Don't wait for inspiration
(MoneyWatch) A graduate student emailed me recently with a good question. Earning advanced degrees often involves producing new insights about the universe. This is a universe that approximately 100 billion people before you -- and 7 billion still living -- have also pondered. Coming up with the right problem and solving it could take all the time you can throw against it. So how do you manage your time in such circumstances?
Most of us are happily free from the clutches of graduate school and academia in general, but this question has relevance for those of us in many lines of work. Coming up with new categories of products is an uncertain science. Or perhaps you're writing novels, choreographing dances or composing Broadway musicals. Regardless, it seems comical to announce that "I'm going to come up with a new mathematical theorem by Friday!"

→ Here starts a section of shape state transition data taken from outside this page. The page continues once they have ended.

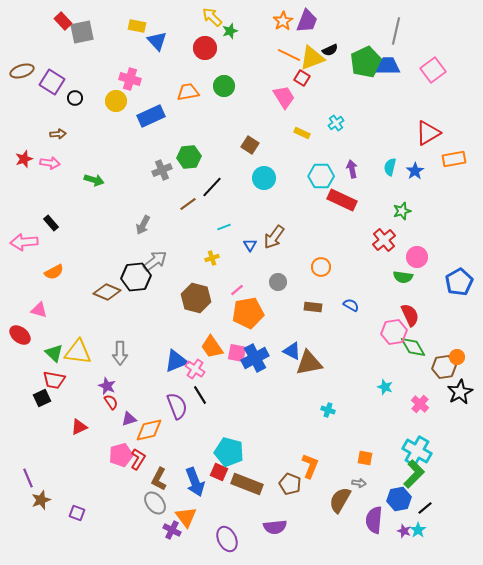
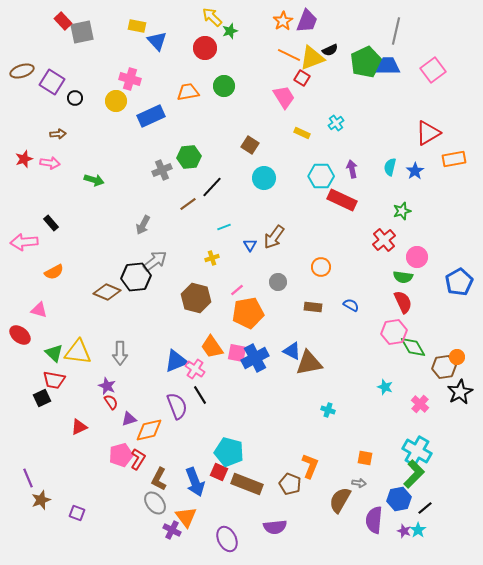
red semicircle at (410, 315): moved 7 px left, 13 px up
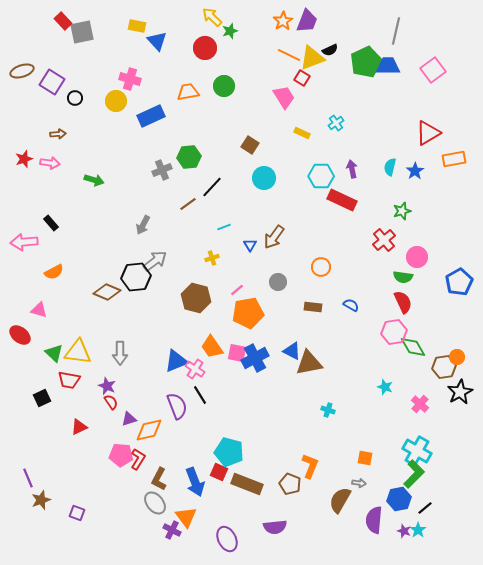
red trapezoid at (54, 380): moved 15 px right
pink pentagon at (121, 455): rotated 20 degrees clockwise
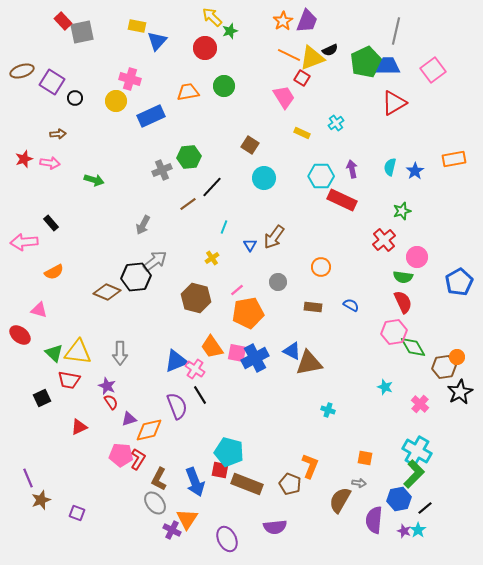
blue triangle at (157, 41): rotated 25 degrees clockwise
red triangle at (428, 133): moved 34 px left, 30 px up
cyan line at (224, 227): rotated 48 degrees counterclockwise
yellow cross at (212, 258): rotated 16 degrees counterclockwise
red square at (219, 472): moved 1 px right, 2 px up; rotated 12 degrees counterclockwise
orange triangle at (186, 517): moved 1 px right, 2 px down; rotated 10 degrees clockwise
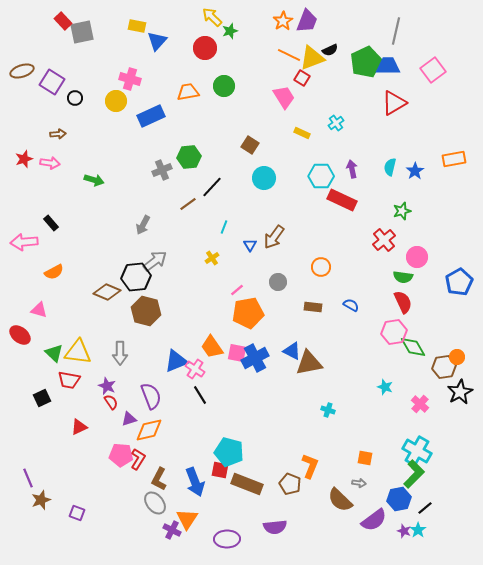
brown hexagon at (196, 298): moved 50 px left, 13 px down
purple semicircle at (177, 406): moved 26 px left, 10 px up
brown semicircle at (340, 500): rotated 76 degrees counterclockwise
purple semicircle at (374, 520): rotated 132 degrees counterclockwise
purple ellipse at (227, 539): rotated 65 degrees counterclockwise
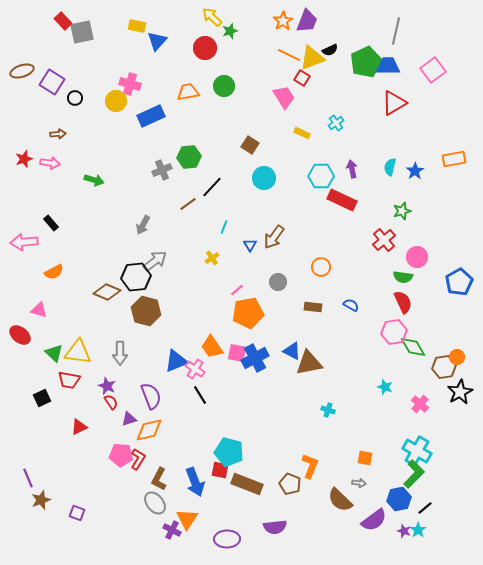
pink cross at (130, 79): moved 5 px down
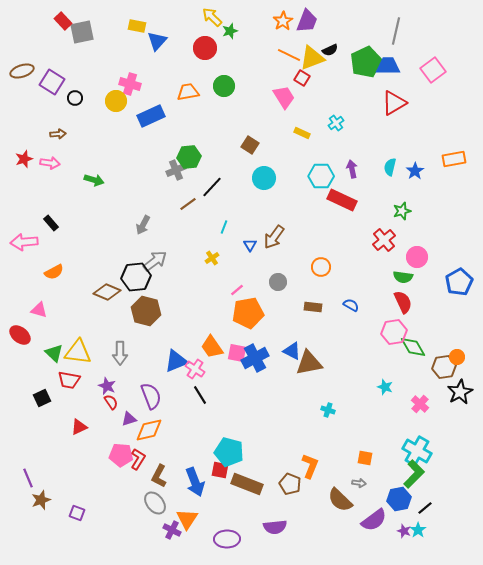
gray cross at (162, 170): moved 14 px right
brown L-shape at (159, 479): moved 3 px up
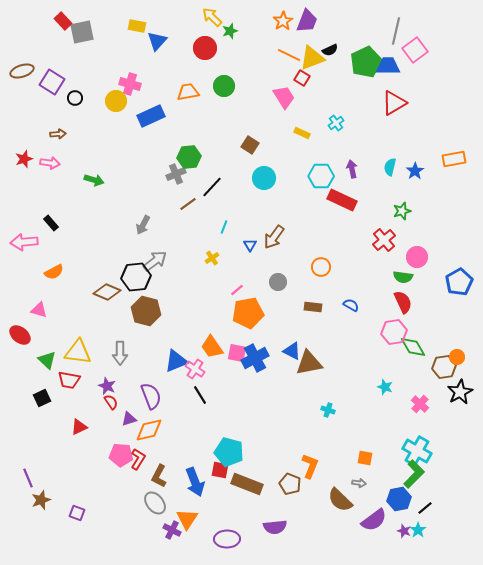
pink square at (433, 70): moved 18 px left, 20 px up
gray cross at (176, 170): moved 4 px down
green triangle at (54, 353): moved 7 px left, 7 px down
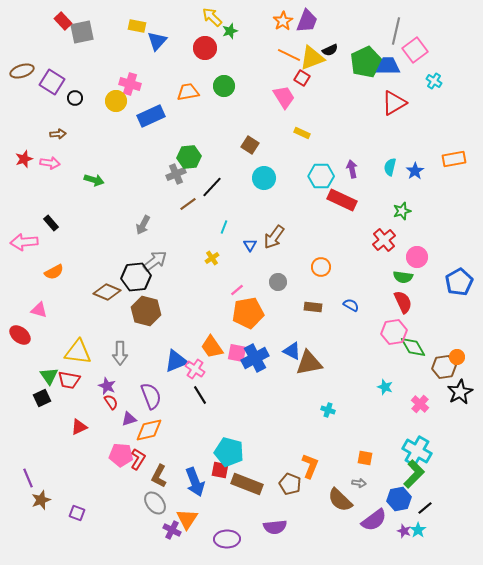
cyan cross at (336, 123): moved 98 px right, 42 px up; rotated 21 degrees counterclockwise
green triangle at (47, 360): moved 2 px right, 16 px down; rotated 12 degrees clockwise
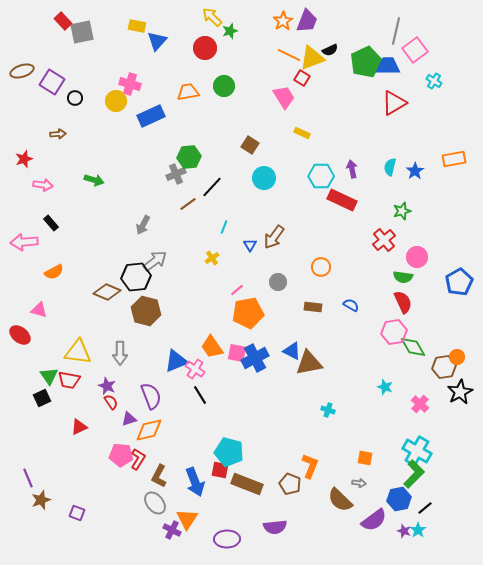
pink arrow at (50, 163): moved 7 px left, 22 px down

But the more I study how people spend their time, the less comical it seems. In choreographer Twyla Tharp's memoir, The Creative Habit, she wrote of reaching a point in her career -- decades into it, to be sure, but still a point -- when she knew that, having sold thousands of tickets to a dance performance in give weeks, she would come up with a great show in that amount of time.
How do you do that?
In short, you welcome inspiration when it comes, and you make your life a welcoming place for inspiration -- but you do not just wait for it. You set aside hours to work on the question at hand. You train yourself to focus, often by creating rituals that signify that now is the time to think. And then you develop the discipline to adhere to that schedule, even when it would be easier to do anything else.
While this isn't as fun a way to go through life as sitting in coffee shops complaining about the muse, it turns out to be shockingly effective. And the good news is that if you do devote a set number of hours per day to thinking about the big problems you are trying to solve, you can do other things with your life at the same time.
You can also nurture your relationships, getting together with friends knowing you've done a solid four hours of thinking during the day. You can exercise, search for a job, volunteer or even think about future projects. Very few things in life must be all-consuming. Creative work need not be either -- as long as you remember that it still needs to be work.
How do you make time for creativity?